В сад верхом въезжал Товлубег. Сотник подбежал к лошади, преданно и опасливо глядя на властительного темника, сказал:
– Десять!
– Кого нет? – вопросил, щуря глаза, Товлубий.
– Старшего, Тэмура, и самого маленького, тот у Тайдулы-хатунь!
Товлубий сумрачно кивнул головой, приказал:
– Искать!
Сопя, оглядел рыдающих женщин, толпу испуганной челяди. Оборотил лицо, знаком приказал увести пленников.

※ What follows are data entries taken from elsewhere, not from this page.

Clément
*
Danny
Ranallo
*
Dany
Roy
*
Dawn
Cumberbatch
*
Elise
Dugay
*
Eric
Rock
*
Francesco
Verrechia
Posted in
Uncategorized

Каждого из царевичей хватал воин. Асана, бледного и старающегося изо всех сил соблюсти достоинство, взяли двое, с двух сторон. В толпе женщин, понявших наконец, что это – смерть, началось неистовство. Они кидались на воинов, грызли им руки, старались пальцами дотянуться до глаз. В сгущающихся сумерках в ханском саду творилось невообразимое, стоял заполошный вой, визги, крики, мольбы о помощи. Исцарапанные воины вязали женщин арканами, растаскивая по юртам, те бились у них в руках, безумные, раскосмаченные. Одна из жен серьезно ранила воина спрятанным на груди кинжалом, и ее держали и вязали уже вчетвером.

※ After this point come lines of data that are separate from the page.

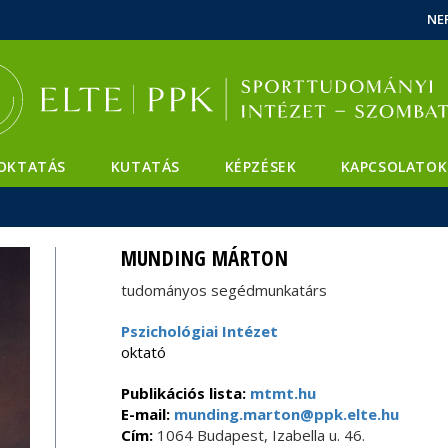
Események
ELTE a
Hírek
NE
sajtóban
OKTATÁS
KUTATÁS
KÉPZÉSEK
KAPCSOLATOK
MUNDING MÁRTON
tudományos segédmunkatárs
Pszichológiai Intézet
oktató
Publikációs lista:
mtmt.hu
E-mail:
munding.marton@ppk.elte.hu
Cím:
1064 Budapest, Izabella u. 46.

Товлубий, сидя на коне у ворот сада, слышал эти растекающиеся по юртам стоны и вопли, закаменев лицом, на котором не явилось ни одного движения, ни самой малой судороги, и только продолжал сопеть, поглядывая, как садят на коней и увозят одного за другим связанных детей Джанибековых. Потом тронул коня, подъехал ко второму, замершему у ворот, всаднику. Помолчал, подумал. Сказал:
– Тэмура найдут! А к матери ты поди сам, Бердибек!
Малыш был слегка опрелый, и Тайдула сама натирала его бараньим салом, любовно выговаривая неумелой молодой матери. Толстенькое упругое тельце мальчика хотелось сжать, зацеловать и затискать.
– Воин будет! Джигит будет! Богатур! – приговаривала Тайдула и щекотала мальчику животик, а он смеялся и довольно сучил ножками.
– На, корми! – наконец велела она молодой хатуни и с легкою ревностью глядела, как та, выпростав полную набухшую грудь, дает ее малышу и он, жадно чмокая, всасывается, тиская ручонками тело матери.
– А-яй! – вскрикнула молодуха. Ребенок укусил ее за сосок. Тайдула усмехнулась:
– Терпи! Растишь воина!
Ребенка пора было прикармливать кобыльим молоком, и Тайдула ждала, не могла дождаться, когда можно станет вовсе отослать от себя молодую мать и заняться мальчиком самой, уже ни с кем его не деля.
Приход Бердибека с воинами, на которого она злилась за убийство отца (впрочем, ей сказали, что Джанибек был безумен перед смертью и уже ничего не понимал, а истину она узнала много спустя), мало встревожил Тайдулу. Гордая малышом и своими материнскими заботами, она заносчиво поглядела на старшего сына, намерясь сказать ему укоризненные слова, и только тут, вглядевшись, почуяла страх. Бердибек смотрел мимо нее, и лицо старшего сына не предвещало ей ничего доброго. А угадав по направлению его взгляда, как бы остекленевшего, недвижного, направленного на довольно гулькающего малыша, зачем и для чего пришел в юрту ее старший сын, Тайдула перепугалась по-настоящему.